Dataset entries
────────────────────

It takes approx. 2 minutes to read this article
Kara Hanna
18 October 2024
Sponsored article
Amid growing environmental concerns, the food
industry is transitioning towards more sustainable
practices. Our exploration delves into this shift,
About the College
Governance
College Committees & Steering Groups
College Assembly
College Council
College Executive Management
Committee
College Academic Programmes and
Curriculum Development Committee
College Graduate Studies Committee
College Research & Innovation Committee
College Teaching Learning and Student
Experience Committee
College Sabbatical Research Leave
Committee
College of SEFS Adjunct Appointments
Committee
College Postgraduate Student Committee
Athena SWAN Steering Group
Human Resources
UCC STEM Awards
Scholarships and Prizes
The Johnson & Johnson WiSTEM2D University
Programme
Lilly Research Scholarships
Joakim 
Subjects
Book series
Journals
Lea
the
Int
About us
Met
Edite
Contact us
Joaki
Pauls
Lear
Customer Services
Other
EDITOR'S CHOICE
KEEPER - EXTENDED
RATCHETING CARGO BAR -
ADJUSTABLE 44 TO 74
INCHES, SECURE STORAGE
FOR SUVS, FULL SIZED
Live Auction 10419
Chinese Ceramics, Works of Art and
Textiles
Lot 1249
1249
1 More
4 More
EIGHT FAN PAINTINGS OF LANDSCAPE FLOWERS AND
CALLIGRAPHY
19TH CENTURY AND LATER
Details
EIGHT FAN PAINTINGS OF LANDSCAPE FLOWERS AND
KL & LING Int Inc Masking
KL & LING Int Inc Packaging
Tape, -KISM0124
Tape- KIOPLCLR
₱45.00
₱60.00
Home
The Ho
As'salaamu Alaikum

────────────────────

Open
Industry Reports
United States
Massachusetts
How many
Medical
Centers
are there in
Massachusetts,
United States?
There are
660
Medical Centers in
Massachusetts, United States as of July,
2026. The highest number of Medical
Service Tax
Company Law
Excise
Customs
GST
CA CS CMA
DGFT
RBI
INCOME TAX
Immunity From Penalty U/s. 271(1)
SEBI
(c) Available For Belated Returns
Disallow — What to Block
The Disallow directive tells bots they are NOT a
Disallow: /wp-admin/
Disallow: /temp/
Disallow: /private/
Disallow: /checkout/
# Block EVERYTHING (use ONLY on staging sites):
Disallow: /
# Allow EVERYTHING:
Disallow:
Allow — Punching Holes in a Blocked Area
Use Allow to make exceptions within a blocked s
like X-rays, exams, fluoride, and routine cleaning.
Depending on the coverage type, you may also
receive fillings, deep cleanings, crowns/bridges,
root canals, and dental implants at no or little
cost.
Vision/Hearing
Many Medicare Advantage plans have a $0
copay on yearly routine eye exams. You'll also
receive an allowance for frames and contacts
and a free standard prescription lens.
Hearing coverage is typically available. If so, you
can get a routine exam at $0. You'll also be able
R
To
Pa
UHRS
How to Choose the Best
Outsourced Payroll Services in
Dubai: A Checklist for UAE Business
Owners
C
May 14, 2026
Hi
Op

────────────────────

Above are the entries. Output exactly the lines beginning with the line that has "KL & LING Int Inc Packaging" and ending with the line that has "As'salaamu Alaikum".

Task solution
KL & LING Int Inc Packaging
Tape, -KISM0124
Tape- KIOPLCLR
₱45.00
₱60.00
Home
The Ho
As'salaamu Alaikum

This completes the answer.